The response should hold each line from the entries below where "previous" is found.

Material for this task Block Start

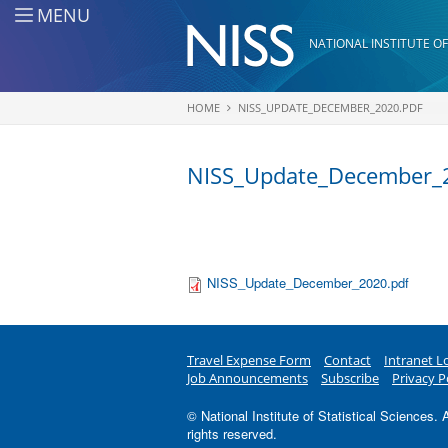
Skip to main content
MENU
NATIONAL INSTITUTE OF
HOME
NISS_UPDATE_DECEMBER_2020.PDF
You are here
NISS_Update_December_
NISS_Update_December_2020.pdf
Travel Expense Form
Contact
Intranet L
Job Announcements
Subscribe
Privacy P
© National Institute of Statistical Sciences. A
rights reserved.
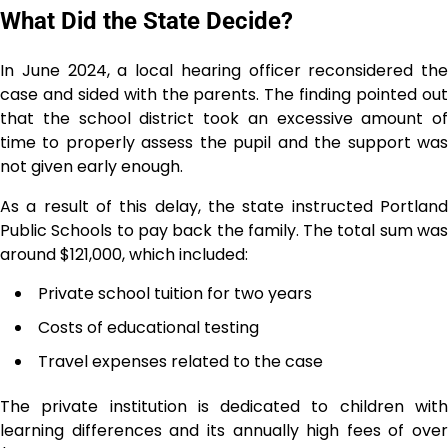
What Did the State Decide?
In June 2024, a local hearing officer reconsidered the
case and sided with the parents. The finding pointed out
that the school district took an excessive amount of
time to properly assess the pupil and the support was
not given early enough.
As a result of this delay, the state instructed Portland
Public Schools to pay back the family. The total sum was
around $121,000, which included:
Private school tuition for two years
Costs of educational testing
Travel expenses related to the case
The private institution is dedicated to children with
learning differences and its annually high fees of over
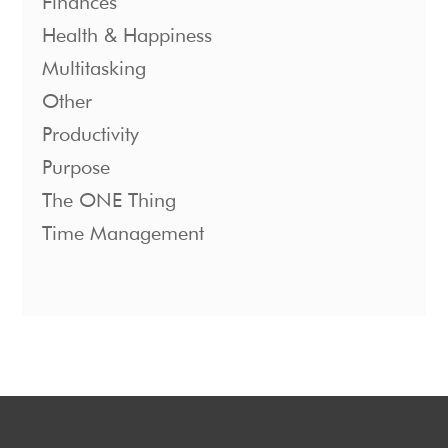
Finances
Health & Happiness
Multitasking
Other
Productivity
Purpose
The ONE Thing
Time Management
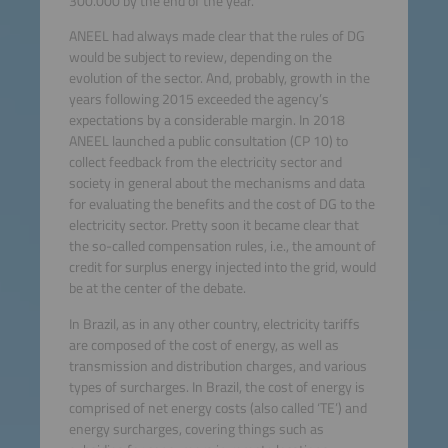
300.000 by the end of the year.
ANEEL had always made clear that the rules of DG
would be subject to review, depending on the
evolution of the sector. And, probably, growth in the
years following 2015 exceeded the agency’s
expectations by a considerable margin. In 2018
ANEEL launched a public consultation (CP 10) to
collect feedback from the electricity sector and
society in general about the mechanisms and data
for evaluating the benefits and the cost of DG to the
electricity sector. Pretty soon it became clear that
the so-called compensation rules, i.e., the amount of
credit for surplus energy injected into the grid, would
be at the center of the debate.
In Brazil, as in any other country, electricity tariffs
are composed of the cost of energy, as well as
transmission and distribution charges, and various
types of surcharges. In Brazil, the cost of energy is
comprised of net energy costs (also called ‘TE’) and
energy surcharges, covering things such as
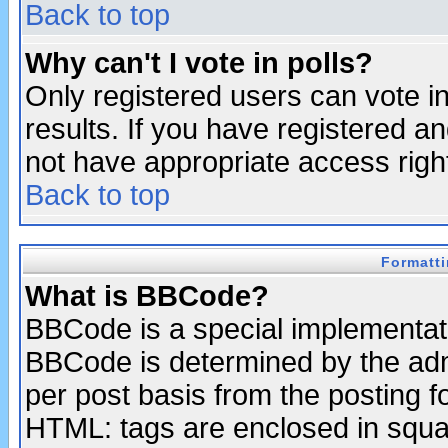
Back to top
Why can't I vote in polls?
Only registered users can vote in
results. If you have registered a
not have appropriate access righ
Back to top
Formatt
What is BBCode?
BBCode is a special implementa
BBCode is determined by the admi
per post basis from the posting fo
HTML: tags are enclosed in squar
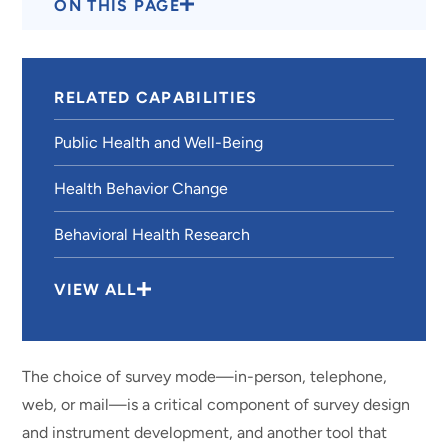
ON THIS PAGE
RELATED CAPABILITIES
Public Health and Well-Being
Health Behavior Change
Behavioral Health Research
VIEW ALL
The choice of survey mode—in-person, telephone,
web, or mail—is a critical component of survey design
and instrument development, and another tool that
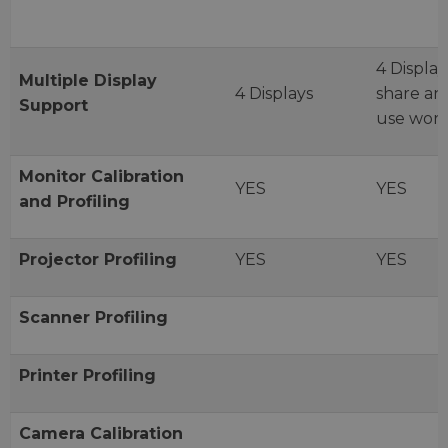
4 Display
Multiple
Display
4 Displays
share an
Support
use work
Monitor
Calibration
YES
YES
and
Profiling
Projector
Profiling
YES
YES
Scanner
Profiling
Printer
Profiling
Camera
Calibration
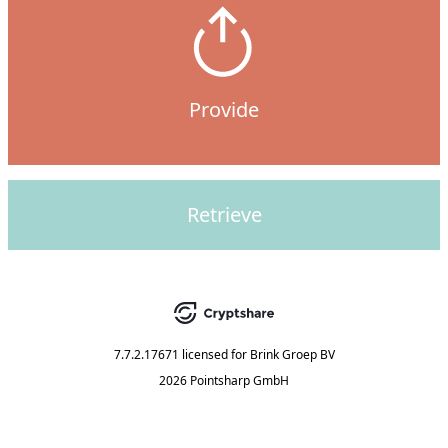
Provide
Retrieve
7.7.2.17671
licensed for
Brink Groep BV
2026 Pointsharp GmbH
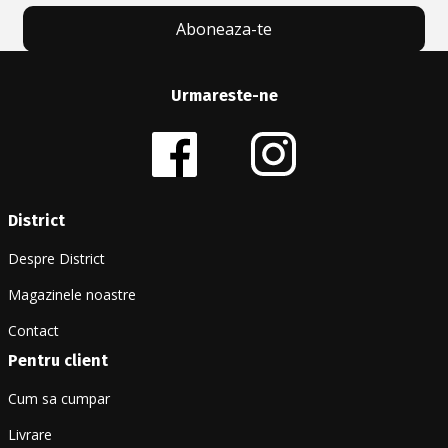
Aboneaza-te
Urmareste-ne
District
Despre District
Magazinele noastre
Contact
Pentru client
Cum sa cumpar
Livrare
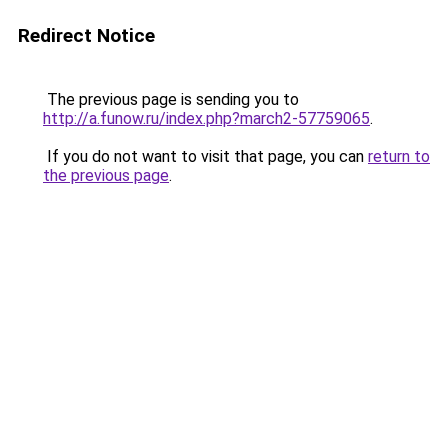
Redirect Notice
The previous page is sending you to
http://a.funow.ru/index.php?march2-57759065
.
If you do not want to visit that page, you can
return to
the previous page
.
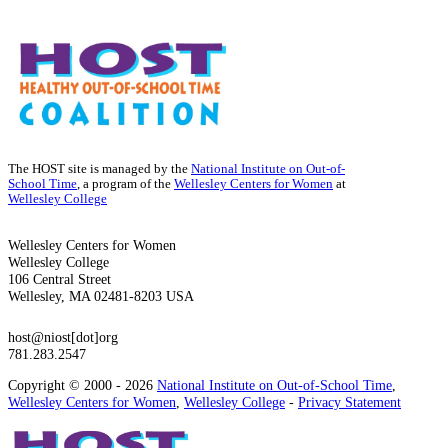
The HOST site is managed by the
National Institute on Out-of-
School Time
, a program of the
Wellesley Centers for Women
at
Wellesley College
Wellesley Centers for Women
Wellesley College
106 Central Street
Wellesley, MA 02481-8203 USA
host@niost[dot]org
781.283.2547
Copyright © 2000 - 2026
National Institute on Out-of-School Time
,
Wellesley Centers for Women
,
Wellesley College
-
Privacy Statement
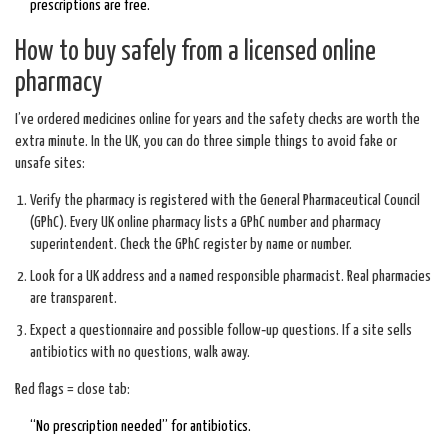
prescriptions are free.
How to buy safely from a licensed online
pharmacy
I’ve ordered medicines online for years and the safety checks are worth the
extra minute. In the UK, you can do three simple things to avoid fake or
unsafe sites:
Verify the pharmacy is registered with the General Pharmaceutical Council
(GPhC). Every UK online pharmacy lists a GPhC number and pharmacy
superintendent. Check the GPhC register by name or number.
Look for a UK address and a named responsible pharmacist. Real pharmacies
are transparent.
Expect a questionnaire and possible follow‑up questions. If a site sells
antibiotics with no questions, walk away.
Red flags = close tab:
“No prescription needed” for antibiotics.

Material for this task Block End

→ Answer to this problem
The previous page is sending you to
the previous page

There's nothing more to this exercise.